It looks like fine-tuning a fine-tuned model is not supported anymore, as stated in the official OpenAI documentation:

Can I continue fine-tuning a model that has already been fine-tuned?

No, we do not currently support continuing the fine-tuning process once a job has finished. We plan to support this in the near future.


As stated in the official OpenAI documentation:

If you have already fine-tuned a model for your task and now have additional training data that you would like to incorporate, you can continue fine-tuning from the model. This creates a model that has learned from all of the training data without having to re-train from scratch.
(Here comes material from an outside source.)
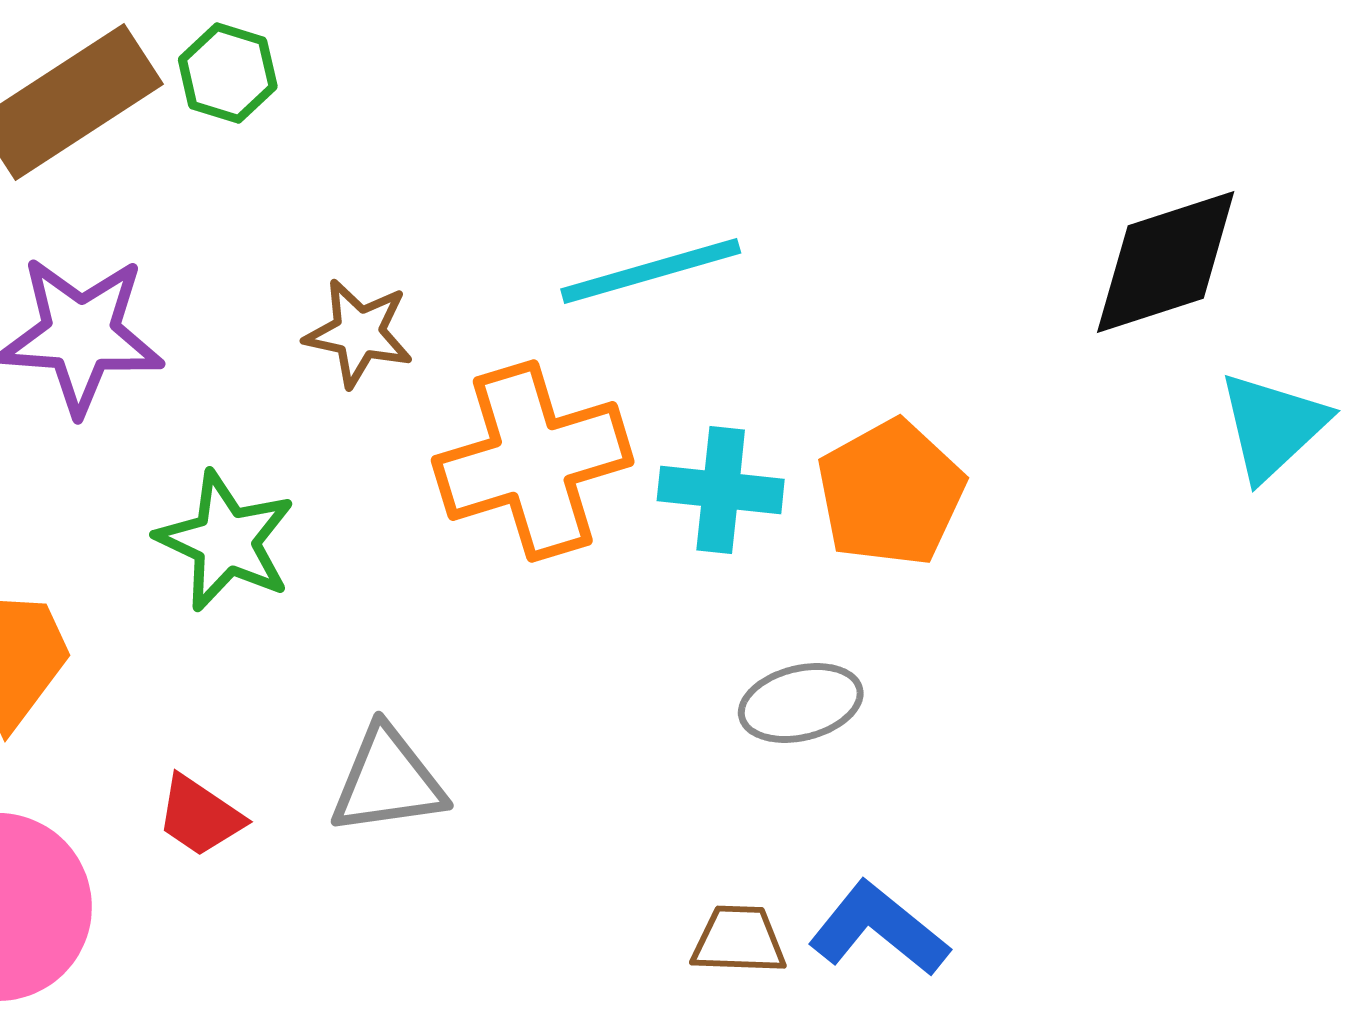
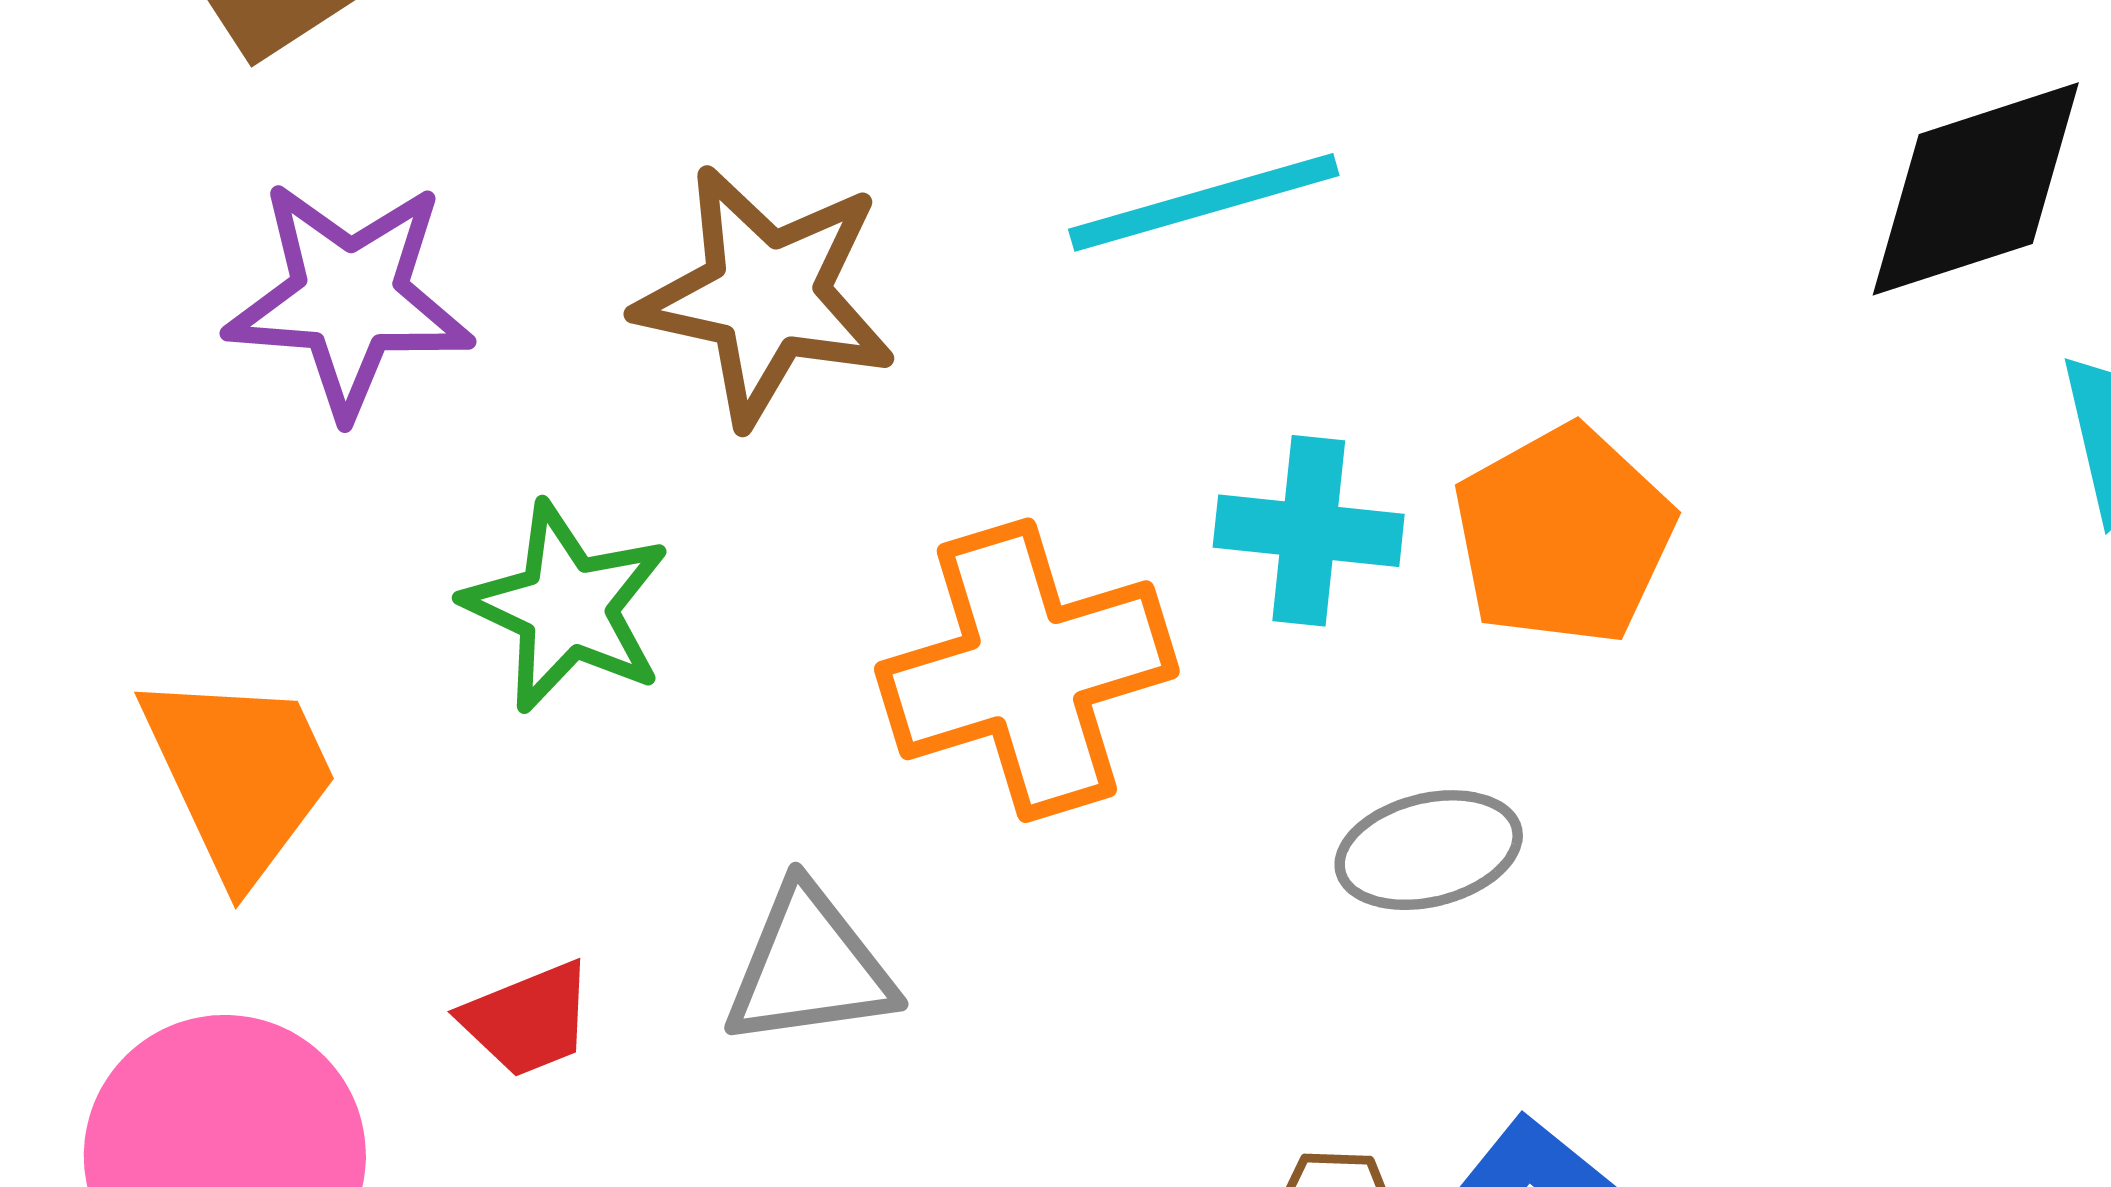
brown star: (359, 333) -> (766, 295), size x1.6
orange cross: (533, 461) -> (1027, 670), moved
red trapezoid: (200, 816) -> (528, 1019), turned -56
To do this, pass in the fine-tuned model name when creating a new fine-tuning job (e.g., -m curie:ft-<org>-<date>). Other training parameters do not have to be changed, however if your new training data is much smaller than your previous training data, you may find it useful to reduce learning_rate_multiplier by a factor of 2 to 4.

Which option to choose?

You're asking about two options:

  • Option 1: ada + bigger-training-dataset.jsonl
  • Option 2: ada:ft-acme-inc-2022-06-25 + additional-training-dataset.jsonl

The documentation says nothing about which option is better in terms of which would yield better results.

However...

Choose Option 2

Why?

When training a fine-tuned model, the total tokens used will be billed according to our training rates.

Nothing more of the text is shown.